We used a PCR-based strategy to amplify four mitochondrial minichromosomes in near full-length, and then amplify the entire coding regions of all of the nine mitochondrial minichromosomes of the horse louse. These amplicons were sequenced with an Illumina Hiseq platform.

Results

We identified all of the 37 mitochondrial genes typical of bilateral animals in the horse louse, Haematopinus asini; these genes are on nine circular minichromosomes. Each minichromosome is 3.5–5.0 kb in size and consists of a coding region and a non-coding region except R-nad4L-rrnS-C minichromosome, which contains two coding regions and two non-coding regions. Six of the nine minichromosomes of the horse louse have their counterparts in the pig lice with the same gene content and gene arrangement. However, the gene content and arrangement of the other three minichromosomes of the horse louse, including R-nad4L-rrnS-C, are different from that of the other three minichromosomes of the pig lice.

Conclusions

Comparison between the horse louse and the pig lice revealed variation in the composition of mitochondrial minichromosomes within the genus Haematopinus, which can be accounted for by gene translocation events between minichromosomes.
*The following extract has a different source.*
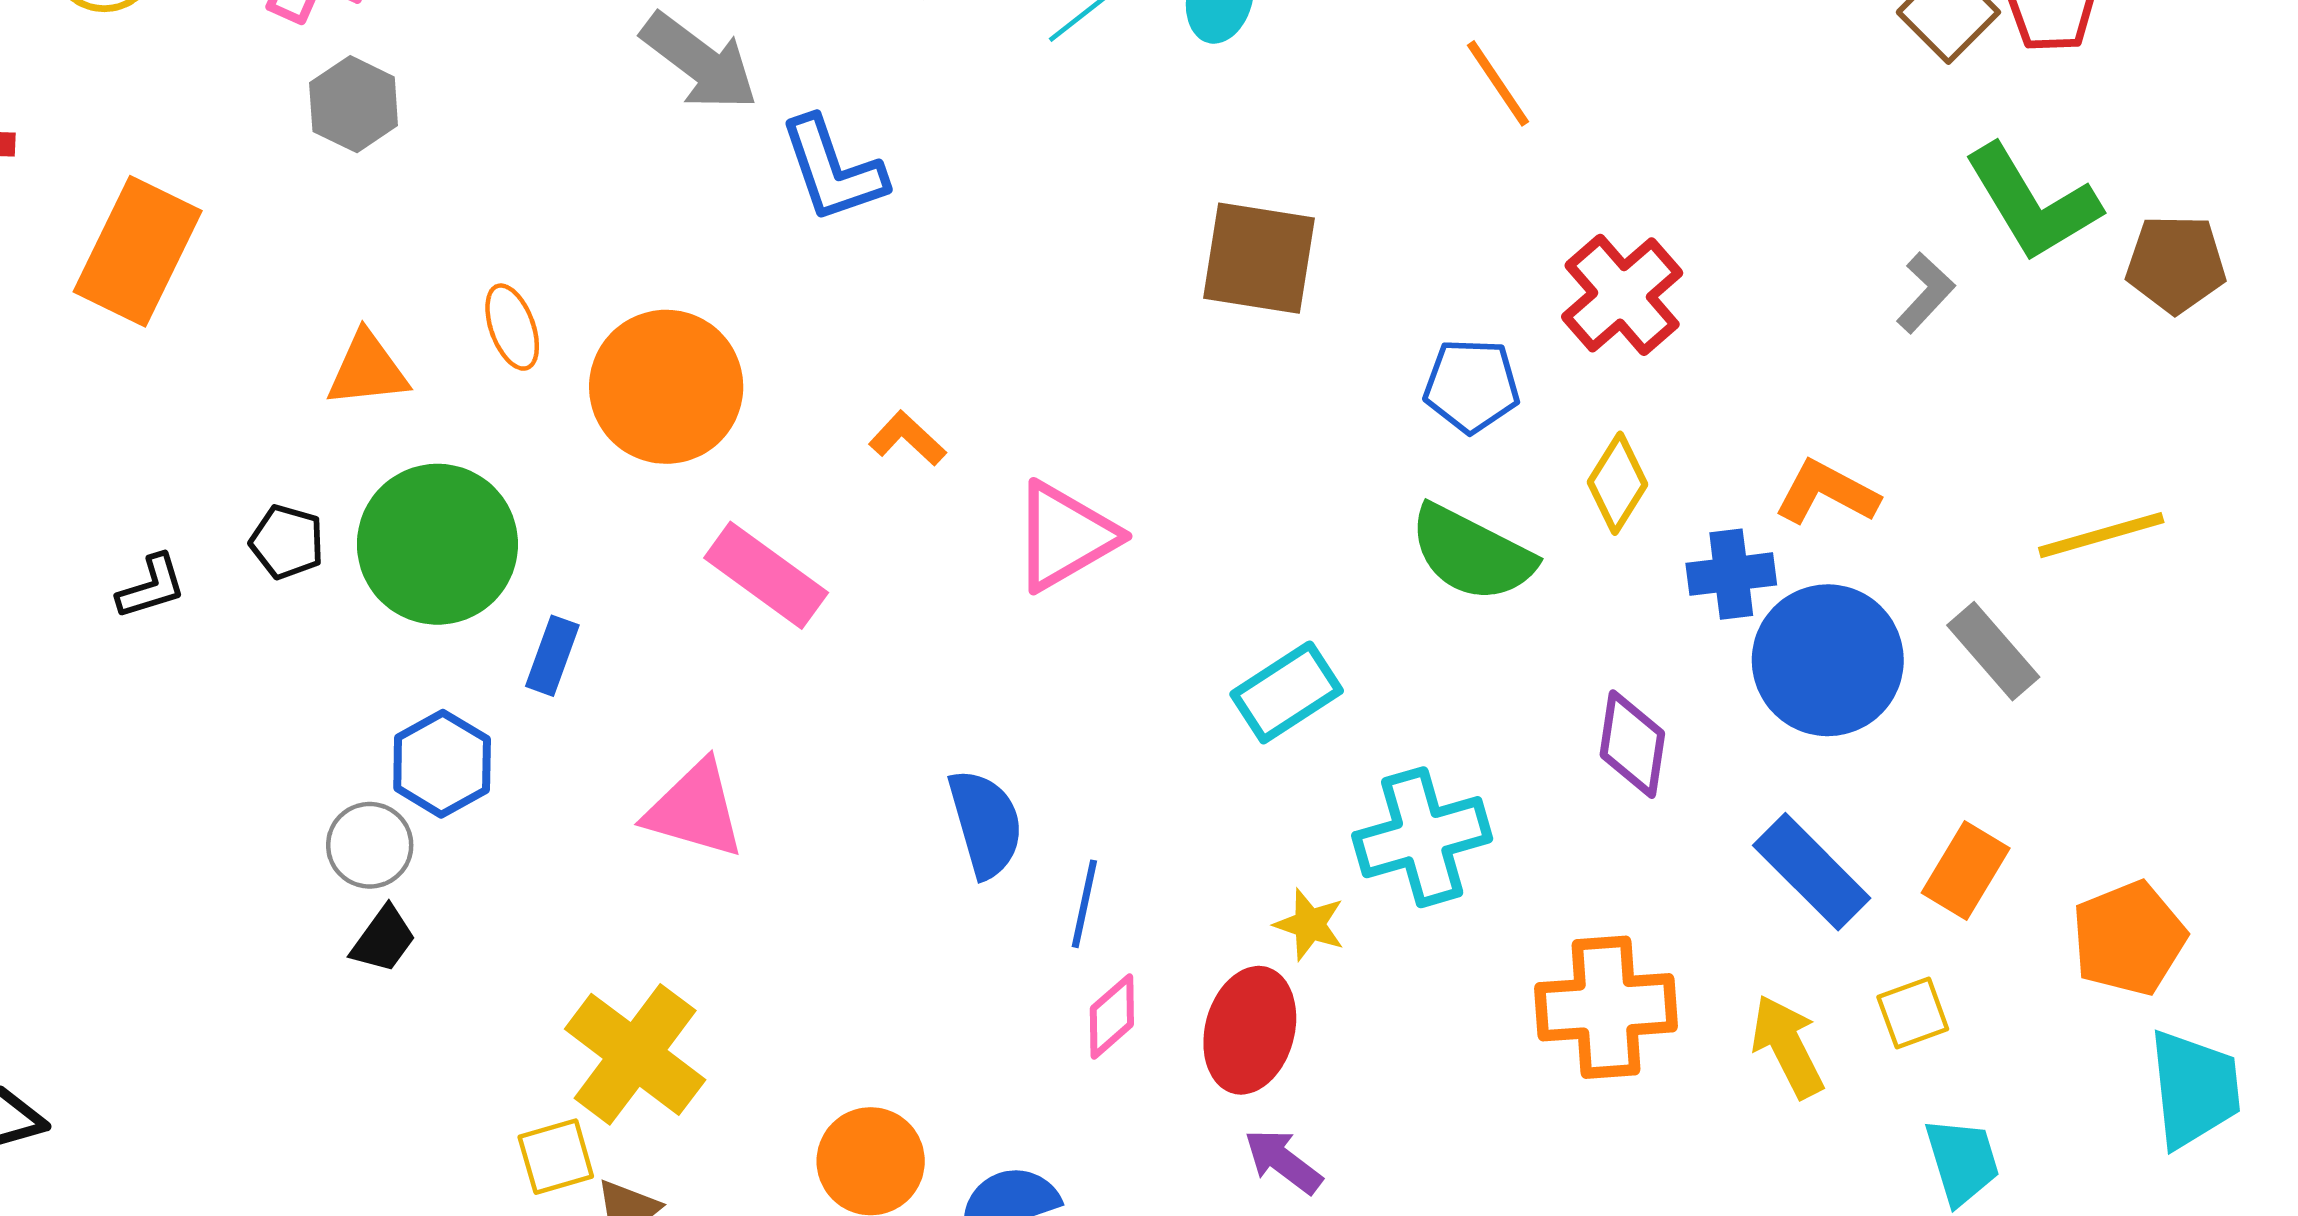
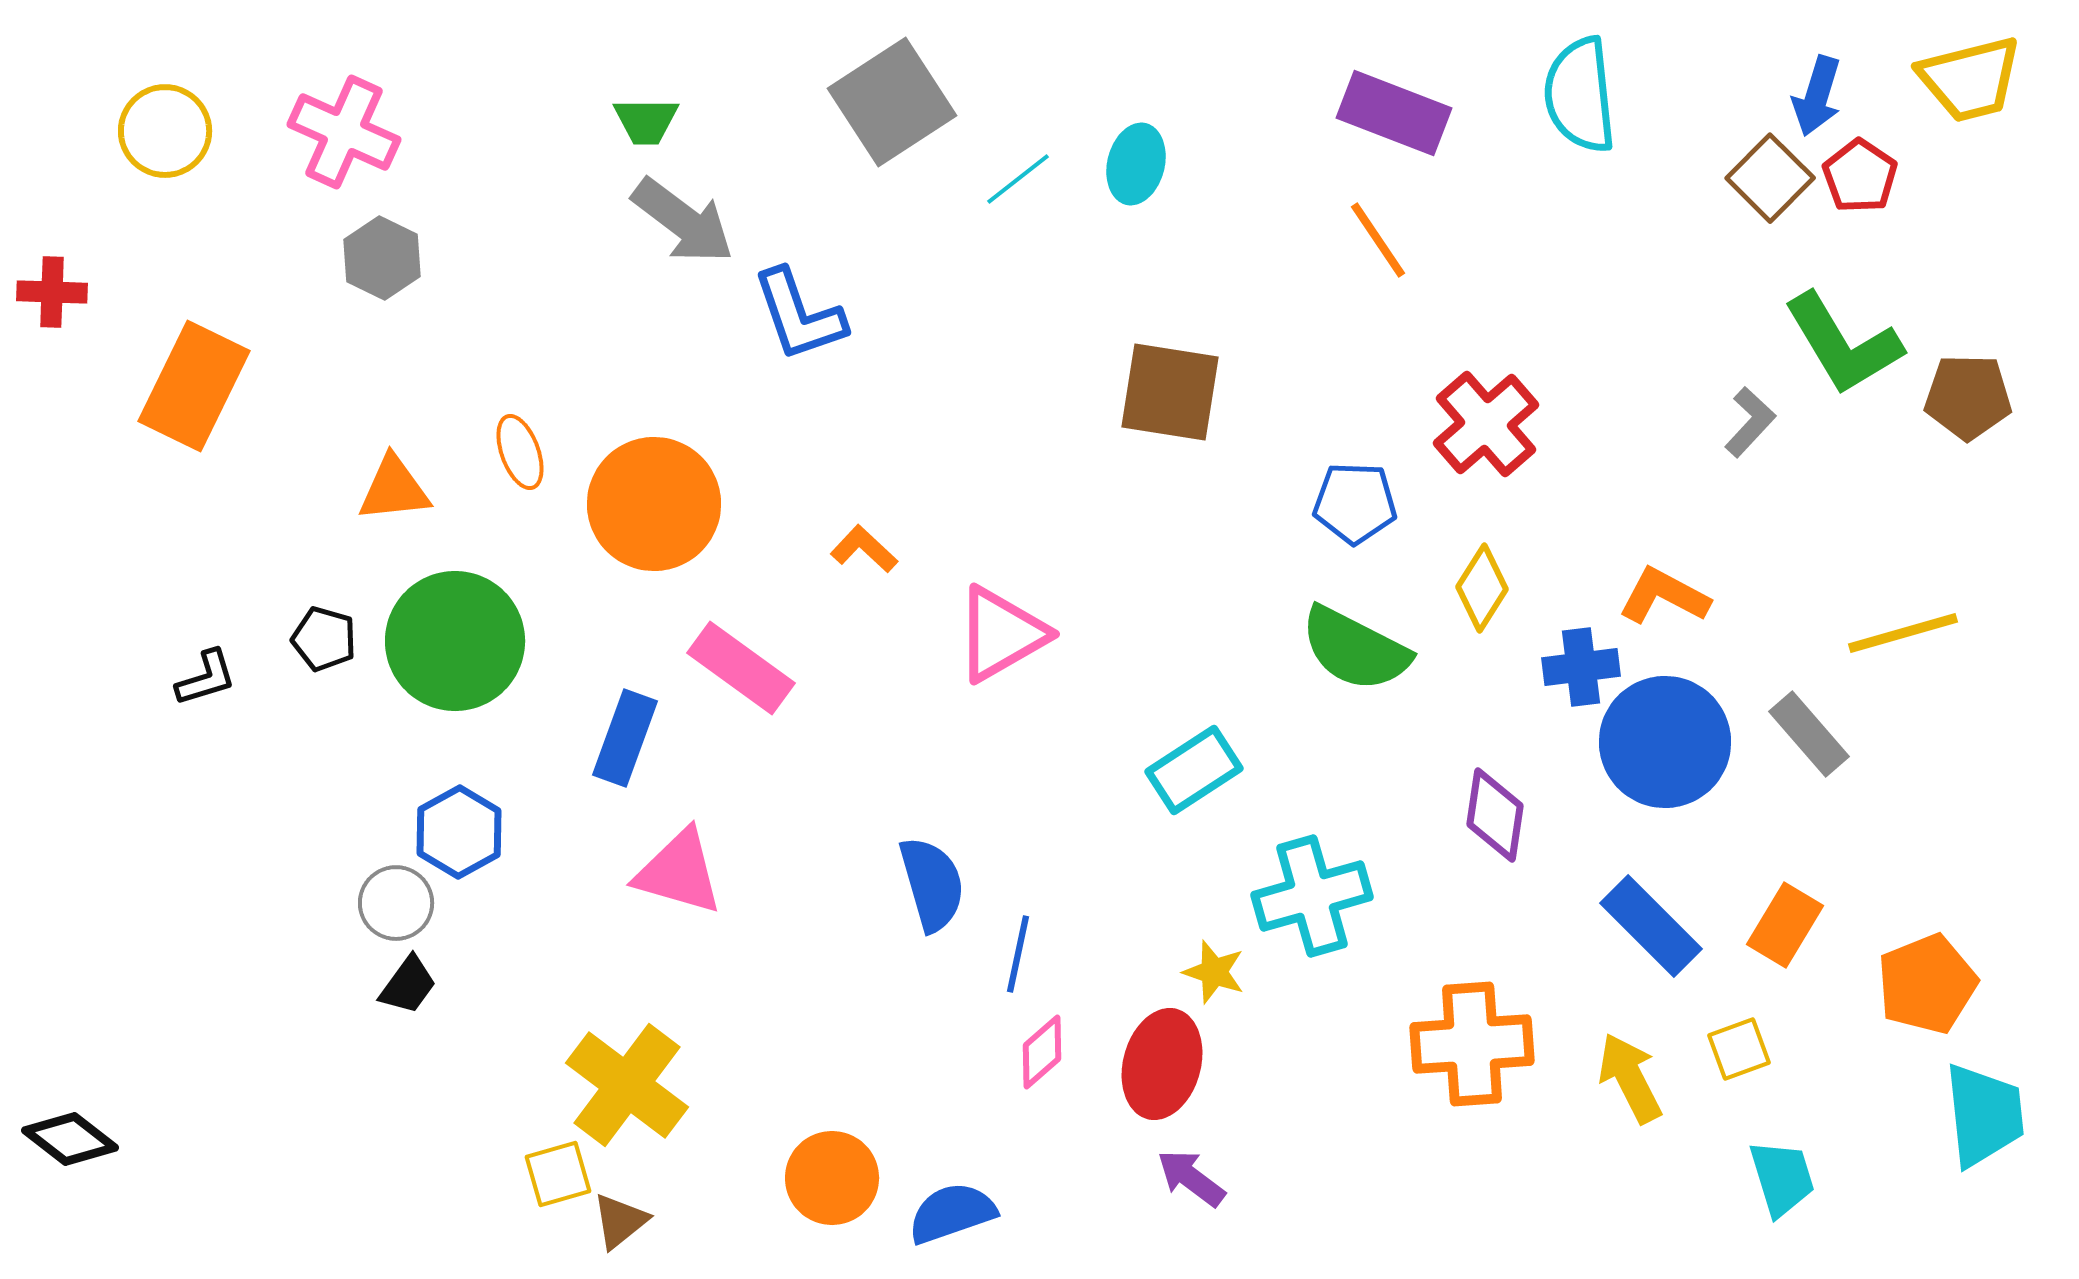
blue rectangle: (552, 656) -> (625, 738), moved, size x1.4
The current study indicates that inter-minichromosome recombination plays a major role in generating the variation in the composition of mitochondrial minichromosomes and provides novel insights into the evolution of fragmented mitochondrial genomes in the blood-sucking lice.

Keywords

Mitochondrial genome Genome fragmentation Minichromosome Chromosome evolution Sucking lice Horse louse

Background

Haematopinus (Leach, 1815) is the only genus in the family Haematopinidae of the suborder Anoplura, known as the blood-sucking lice [13]. There are 21 species in the genus Haematopinus, of which 19 species parasitize even-toed ungulates (order Artiodactyla) such as pigs, cattle, buffalo, antelopes, camels and deer, whereas the other two species parasitize odd-toed ungulates (order Perissodactyla) such as horses, donkeys and zebras [1, 4]. Haematopinus species are vectors of several severe infectious diseases in rural tropical areas such as African swine fever [57], swinepox [8], hog cholera and eperythrozoonosis [9, 10], and anaplasmosis [11].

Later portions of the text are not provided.